Our projects are run using agile methodology. Scrum is our preferred approach for effective web and software development and project delivery. Scrum provides the project structure in terms of roles, meetings, rules, measures and documentation. How does it differ from other methodologies?

Scrum is an iterative approach where a product is planned and delivered in bite sized chunks which is unlike the more traditional waterfall approach, where all the planning occurs upfront and the product is ordinarily delivered at the end of the project. The benefits of using Scrum is that customers can see continued progress in development and offer feedback and revised priorities as the project develops.

The Team

Scrum does away with the traditional project manager and opts instead for three key roles:-


The Product Owner

Product owner has the vision and are responsible for said vision, prioritisation of effort, which is the link to customer stake holder and is the point of escalation.
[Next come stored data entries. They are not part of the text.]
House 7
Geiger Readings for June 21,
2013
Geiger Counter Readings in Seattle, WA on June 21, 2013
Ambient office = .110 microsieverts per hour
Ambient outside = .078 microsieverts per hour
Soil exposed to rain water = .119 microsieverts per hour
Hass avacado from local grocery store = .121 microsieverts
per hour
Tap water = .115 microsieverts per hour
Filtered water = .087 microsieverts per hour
They are the decision maker and point of escalation.

Scrum Master

Controls the scrum process, resolves project blockers, helps to organise the team, shielding them from interference while improving process. Maintains project controls in terms of backlog and delivery performance which should be measured in the form of burndown so that we can continually monitor progress and expected timescales to deliver all user stories.

The Engineering Team

The team of self managing and self organising developers, testers, designers and analysts working collaboratively to develop the product.

Backlog

Working with the project stakeholders (customer) the product owner along with relevant analysts will in the first instance establish the epics (the high level stories that make up the scope of the project) The product backlog will be formed by establishing user stories as we are able to expand and better define the epics.
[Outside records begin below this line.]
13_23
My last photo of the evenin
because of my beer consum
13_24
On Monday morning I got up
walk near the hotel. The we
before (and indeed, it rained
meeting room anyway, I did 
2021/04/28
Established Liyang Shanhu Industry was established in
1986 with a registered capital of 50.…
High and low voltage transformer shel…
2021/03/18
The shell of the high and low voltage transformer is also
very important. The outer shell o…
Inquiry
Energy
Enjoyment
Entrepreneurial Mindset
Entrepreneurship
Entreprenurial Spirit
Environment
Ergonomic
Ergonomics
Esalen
As part of a collaborative exercise with the project team, the epics are broken down into more palatable user stories where definition is applied to include acceptance criteria or conditions of satisfaction. E.g. An epic: the system must contain user account management. This epic could cover many user stories, one of which might be as a system administrator I must be able to change a user’s password where conditions of satisfaction might be listed as:

  • Password must be minimum 8 characters

  • Password must contain letters and numbers

  • Password must not contain reserve characters

  • There must be password confirmation

  • There must be a strength indicator

The agile web development team and more usually the lead developer will size the stories indicating where further definition is required. The product owner based on the understanding of the product, the customer and the sizing will prioritise the stories. For new projects this will be the opportunity for the product owner to identify that the user stories that make up the minimum viable product. The MVP is defined as the fewest number of features to take a product to market. By prioritising user stories in the backlog the project stakeholders can be assured that development efforts is focused on the most important aspects of the project.

Sprint

Scrum uses fixed length periods of development called Sprints. Typically we would work to a 2 week sprint where planning proceeds development, where testing runs hand in hand with development and review completes the sprint. In most cases the sprint will represent a theme or section within a project with the aim of delivering a complete set of functionality to the customer.
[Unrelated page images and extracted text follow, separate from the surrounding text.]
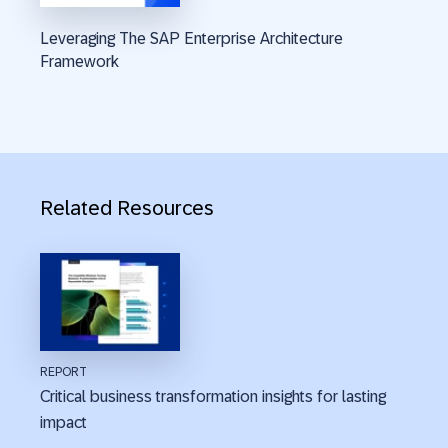
Leveraging The SAP Enterprise Architecture
Framework
Related Resources
REPORT
Critical business transformation insights for lasting
impact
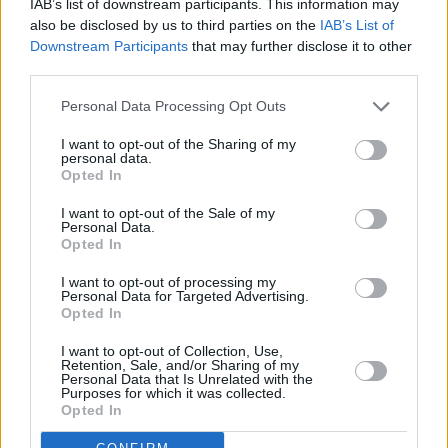
IAB’s list of downstream participants. This information may
also be disclosed by us to third parties on the
IAB’s List of
Downstream Participants
that may further disclose it to other
third parties.
Personal Data Processing Opt Outs
I want to opt-out of the Sharing of my
personal data.
Opted In
I want to opt-out of the Sale of my
Personal Data.
Opted In
I want to opt-out of processing my
Personal Data for Targeted Advertising.
Opted In
Credit: Brendan Duffy.
I want to opt-out of Collection, Use,
Retention, Sale, and/or Sharing of my
They joined forces again in the early '90s,
Personal Data that Is Unrelated with the
Purposes for which it was collected.
however, releasing
Goodbye Charlie
Opted In
Moonhead
in 1994, via BMG. The album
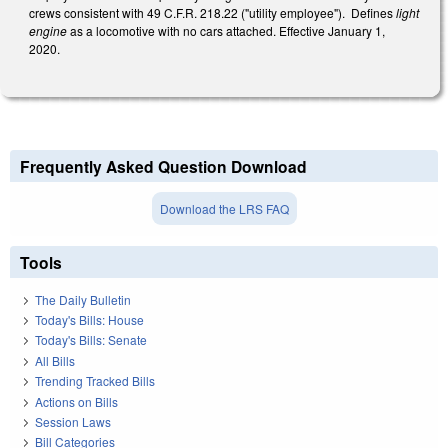
crews consistent with 49 C.F.R. 218.22 ("utility employee"). Defines
light
engine
as a locomotive with no cars attached. Effective January 1,
2020.
Frequently Asked Question Download
Download the LRS FAQ
Tools
The Daily Bulletin
Today's Bills: House
Today's Bills: Senate
All Bills
Trending Tracked Bills
Actions on Bills
Session Laws
Bill Categories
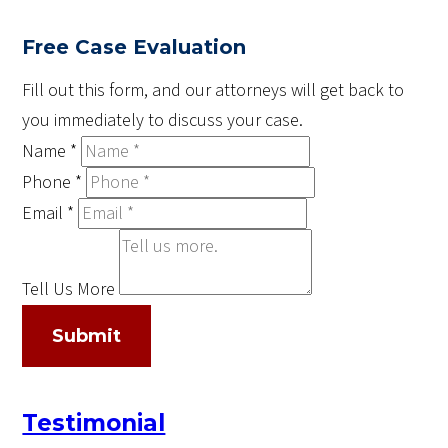
Free Case Evaluation
Fill out this form, and our attorneys will get back to
you immediately to discuss your case.
Name
*
Phone
*
Email
*
Tell Us More
Submit
Testimonial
Planning reviews & retrospective

Sprint planning is where the development team commit to a set of user stories from the product backlog based on priority and size. The discipline here is to encourage the team to remain focused on the stories exclusively within the sprint. So sprint planning must involve the key members of the team.

Sprint planning involves the key members of the project team where user stories are reviewed, definitions discussed and where the engineering team commit to the user stories that can be delivered within the next sprint based on the resource availability, story priority and size. Where stories of larger size exist these can be broken down into smaller more manageable stories.

Sprint review meeting occurs at the end of a sprint where product can be delivered and so a feature demonstration can take place with the key stakeholders to show progress and discuss upcoming features.

Sprint retrospective also occurs at the end of each sprint. This is conducted within the project scrum team, where process can be reviewed and honed to improve past events to improve process and product delivery to continually improve process and delivery for future sprints.

Throughout the project there may be continued refinements of the product backlog to improve story definition and re-prioritise according to an improved understanding of the project and/or customer feedback. The discipline of scrum is that each sprint is set where the engineering team can focus on their tasks ahead and only in extreme circumstance can stories committed to be swapped out.